Indeed the president, Nicolas Sarkozy, himself has already done much to undermine the divide between French public and private life. Sarkozy turned his courtship and marriage to the singer and former model Carla Bruni into a celebrity circus on the Posh’n’Becks model. Partly as a result of his publicity-seeking antics, the French courts are now said to be less willing to enforce strict privacy rulings on behalf of public figures. Sarkozy may have warned Strauss-Kahn, on his departure to take up the IMF post, to be aware that the Americans take matters of sexual behaviour far more seriously than the French. But the president has also appeared willing to use ‘Anglo-Saxon’ muck-slinging tactics at home; DSK, the former Socialist presidential contender, is said to have warned his potential rival Sarkozy, as the two brushed shoulders at a urinal, to stop exploiting rumours about his personal life in the coming electoral contest.
It was notable that the French journalist who has accused Strauss-Kahn of behaving like a ‘rutting chimpanzee’ towards her did so during a web broadcast of a staged dinner party where various French celebrities discuss their lives and opinions between mouthfuls – the sort of public-confessional-posing-as-private-chat that we have become only too familiar with in the British and American media.
At a time when the UK courts and media are tying themselves in knots over celebrity scandals and super-injunctions, they are in no position to start lecturing the French over where the line between private and public ought (not) to be today. The French privacy laws are indeed a crime against freedom of expression, and they have no more place in a democracy than does the British state’s armoury of censorship rules, libel laws and judge-imposed privacy rulings or super-injunctions.
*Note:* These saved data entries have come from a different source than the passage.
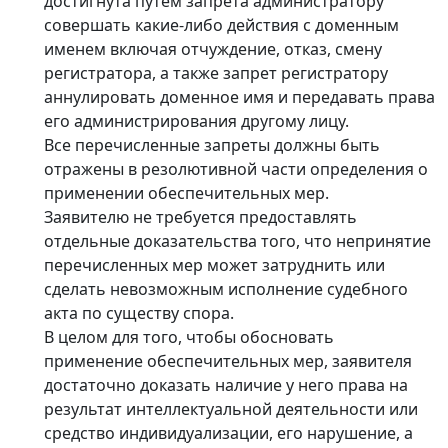
достигнута путем запрета администратору
совершать какие-либо действия с доменным
именем включая отчуждение, отказ, смену
регистратора, а также запрет регистратору
аннулировать доменное имя и передавать права
его администрирования другому лицу.
Все перечисленные запреты должны быть
отражены в резолютивной части определения о
применении обеспечительных мер.
Заявителю не требуется предоставлять
отдельные доказательства того, что непринятие
перечисленных мер может затруднить или
сделать невозможным исполнение судебного
акта по существу спора.
В целом для того, чтобы обосновать
применение обеспечительных мер, заявителя
достаточно доказать наличие у него права на
результат интеллектуальной деятельности или
средство индивидуализации, его нарушение, а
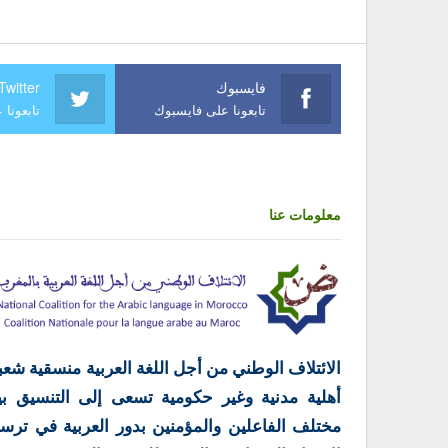
فايسبوك
Twitter
تابعونا على فايسبوك
تابعونا 
معلومات عنا
الائتلاف الوطني من أجل اللغة العربية منسقية شعب
أهلية مدنية وغير حكومية تسعى إلى التنسيق بي
مختلف الفاعلين والمؤمنين بدور العربية في ترس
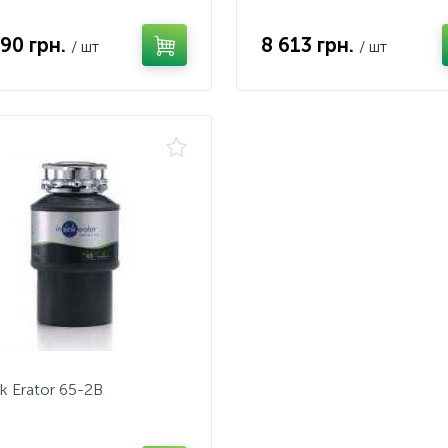
390 грн.
8 613 грн.
/ шт
/ шт
nk Erator 65-2B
But that should not mean we demand that the French degrade their public life further and fill it in with sexual scandal and personalised gossip as has been done in the UK and much of the West. Especially as Sarkozy and Co appear perfectly capable of emulating that ‘Anglo-Saxon’ model these days without any help from us.
By all means let us have a proper debate about the respective roles of the private and public arenas in a civilised society – an issue which has nothing to do with what did or did not happen in that New York hotel room. And let us begin with the assumption that everybody quite rightly has ‘something to hide’. It is called our private life.
In the meantime, if liberal-minded journalists want to investigate a public scandal around DSK, how about asking how the European left became so politically debased that the chief of the IMF, bailer-out of world capitalism, could be looked up to as one of Europe’s leading Socialists?
Mick Hume is spiked‘s editor-at-large.